Não tenho o hábito de escrever análises literárias (na verdade, essa é a minha primeira), mas dessa vez me senti compelido. Apesar de eu ler com uma certa frequência, fazia tempo que não tinha em mãos um livro tão bom e tão envolvente, e que me desse tanto prazer de ler.

"O Rei do Inverno", de Bernard Cornwell, é o primeiro volume de uma trilogia, Crônicas de Artur (The Warlord Chronicles), bem conhecida até, mas que até então não havia tido a oportunidade de ter em mãos. A contra-capa do livro o vende como o relato mais preciso e históricamente acurado da figura do Rei Artur - o que é não é bem assim. Sim, o livro é o retrato mais "realista" da lenda de Artur (que existem indícios de ter existido), mas o próprio autor adimite as liberdades criativas que toma, nas últimas páginas do livro, como anacronismos deliberados ou inclusão de personangens fictícios.

Como realista, entenda-se a ausência da parte "fantasia" da história. Sim, temos Merlin, que é um druida temido e sábio. Mas não existe mágica de verdade: Cornwell usa o ponto de vista do narrador da saga para causar a sensação de que feitiços poderosos são invocados, mas se têm algum efeito, conseguimos ver claramente que é por truque ou coincidência, embora o narrador acrescente paixão ao relato, como se realmente estivesse acreditando nos poderes místicos.

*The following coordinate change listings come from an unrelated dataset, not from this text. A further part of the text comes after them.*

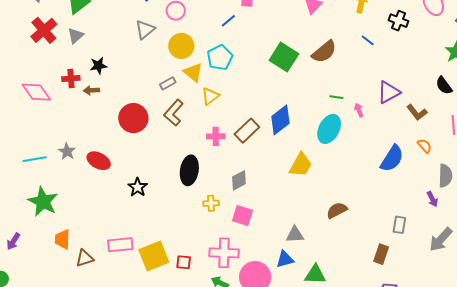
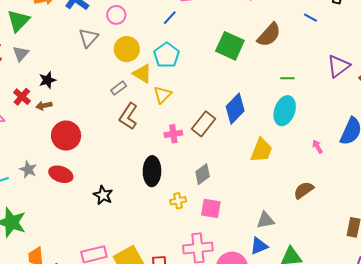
red cross: (71, 79) -> (22, 97), turned -36
pink arrow: (359, 110) -> (317, 147), moved
red circle: (133, 118) -> (66, 136), moved

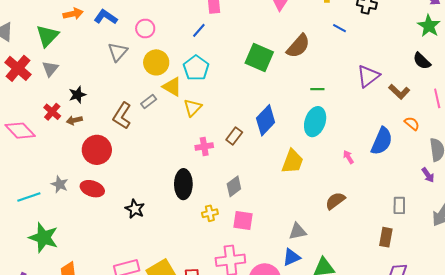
brown L-shape: (128, 116) -> (122, 116), moved
brown rectangle: (204, 124) -> (234, 136), size x0.7

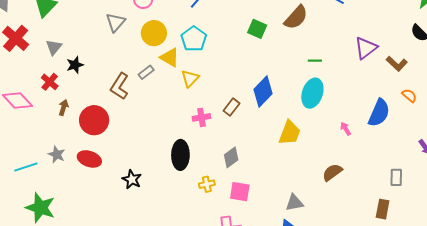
green square: (259, 58) -> (257, 29), size x0.7
gray triangle: (50, 69) -> (54, 47), moved
brown arrow: (74, 120) -> (64, 107), moved, turned 119

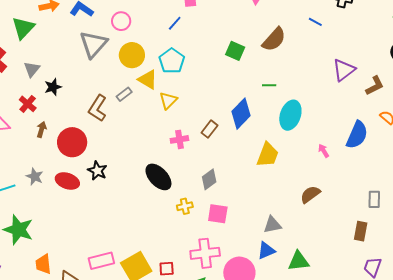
gray triangle: (115, 22) -> (93, 44), size x1.4
green line: (315, 61) -> (269, 85), moved
brown L-shape: (397, 64) -> (375, 86), turned -70
black ellipse: (180, 155) -> (158, 177), turned -44
black star: (132, 179) -> (97, 171), moved

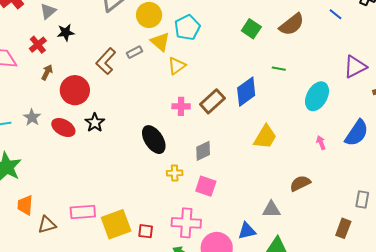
cyan ellipse: (290, 115) -> (317, 96), moved
brown rectangle: (209, 129) -> (212, 101), size x1.4
gray triangle: (272, 225) -> (271, 209), moved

Aliais, o narrador em si é um ponto muito interessante da obra. Embora o foco da saga seja Artur e a Britânia do seu tempo, ela acaba mais centrada nesse narrador, Derfel Cadarn, guerreiro e amigo de Artur. Derfel conta os eventos que leveram seu senhor a retornar ao reino de Dumnônia, conta como começou a lutar a seu lado, mas existem várias passagens distantes de Artur, só Derfel. O que não é um defeito, pois o próprio narrador é um personagem fantástico, e de grande importância aos eventos.

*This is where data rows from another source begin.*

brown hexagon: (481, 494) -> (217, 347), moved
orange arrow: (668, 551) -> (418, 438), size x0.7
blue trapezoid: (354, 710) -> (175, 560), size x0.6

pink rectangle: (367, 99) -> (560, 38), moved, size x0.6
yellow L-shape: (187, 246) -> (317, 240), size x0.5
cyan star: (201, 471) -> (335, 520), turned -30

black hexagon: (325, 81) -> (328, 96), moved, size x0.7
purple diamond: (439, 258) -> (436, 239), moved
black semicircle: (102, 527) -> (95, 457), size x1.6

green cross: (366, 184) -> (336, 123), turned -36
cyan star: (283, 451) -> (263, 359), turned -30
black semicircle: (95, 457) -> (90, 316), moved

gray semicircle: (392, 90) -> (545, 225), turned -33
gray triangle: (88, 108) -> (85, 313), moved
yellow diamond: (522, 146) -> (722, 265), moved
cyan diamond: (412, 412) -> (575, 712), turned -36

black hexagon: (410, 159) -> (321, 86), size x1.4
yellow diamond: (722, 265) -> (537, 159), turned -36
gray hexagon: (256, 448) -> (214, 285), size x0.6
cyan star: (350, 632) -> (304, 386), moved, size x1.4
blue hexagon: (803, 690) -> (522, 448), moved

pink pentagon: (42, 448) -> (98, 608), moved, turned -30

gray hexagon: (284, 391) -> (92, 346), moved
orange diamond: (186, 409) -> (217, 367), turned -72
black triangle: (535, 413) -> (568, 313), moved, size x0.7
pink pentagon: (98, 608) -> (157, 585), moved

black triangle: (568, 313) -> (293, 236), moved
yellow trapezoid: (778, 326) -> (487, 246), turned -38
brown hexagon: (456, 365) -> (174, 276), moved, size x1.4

Por falar em personangens, belo trabalho de Cornwell nesse aspecto: todos são excelentes, bem desenvolvidos, e humanos, embora o autor tenha incluído alguns twists... Lancelot, por exemplo, que é tido como um fiel e bravo cavaleiro nas outras versões da saga, aqui é um covarde, com o poder da manipulação, que suborna bardos e poetas para inventarem grandes feitos seus, transformando-se num grande herói só com o poder da palavra. Artur, que nunca chega a ser realmente coroado rei, mas assume o governo da Dumnônia enquanto protege o rei infante, embora justo e honesto, não possui aquela aura do herói perfeito - comete erros, e praticamente sozinho provocou uma guerra sangrenta entre os reinos... e o melhor personagem, infelizmente, é o que aparece menos: o próprio Merlin, sábio, genial, ora arrogante, ora egoísta, mas sempre aparecendo de forma triunfal e fazendo brilhar todos os seus momentos.

A narrativa de Cornwell é apaixonante e cativante, dá pra ler umas duzentas páginas de uma tacada só (foi o que eu fiz, com as últimas páginas do livro). O relato é brutal e violento, como provavelmente realmente foi a Idade da Trevas, e mesmo os personanges que temos como "bons", nem sempre fazendo que seria moralmente correto hoje, mas foi moralmente correto naquela época.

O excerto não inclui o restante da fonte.